YOUR OBJECTIVE - Your answer must be the exact lines from the one holding "Tag: Website Designer in Dubai" through the final line of the records below, both included, and nothing more.

--------

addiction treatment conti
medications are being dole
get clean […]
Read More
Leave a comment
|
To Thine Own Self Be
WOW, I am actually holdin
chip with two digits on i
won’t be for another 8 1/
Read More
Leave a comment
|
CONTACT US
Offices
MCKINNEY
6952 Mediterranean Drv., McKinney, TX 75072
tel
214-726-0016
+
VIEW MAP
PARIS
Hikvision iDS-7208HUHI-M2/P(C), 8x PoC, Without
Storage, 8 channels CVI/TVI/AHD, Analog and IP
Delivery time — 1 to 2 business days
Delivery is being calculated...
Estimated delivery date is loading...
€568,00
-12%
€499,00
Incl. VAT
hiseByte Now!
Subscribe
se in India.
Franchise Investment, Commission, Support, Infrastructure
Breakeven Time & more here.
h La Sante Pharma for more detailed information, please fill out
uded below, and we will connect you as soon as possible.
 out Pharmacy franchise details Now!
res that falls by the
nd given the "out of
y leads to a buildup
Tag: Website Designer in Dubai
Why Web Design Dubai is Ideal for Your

--------

RESPONSE BOX -
Tag: Website Designer in Dubai
Why Web Design Dubai is Ideal for Your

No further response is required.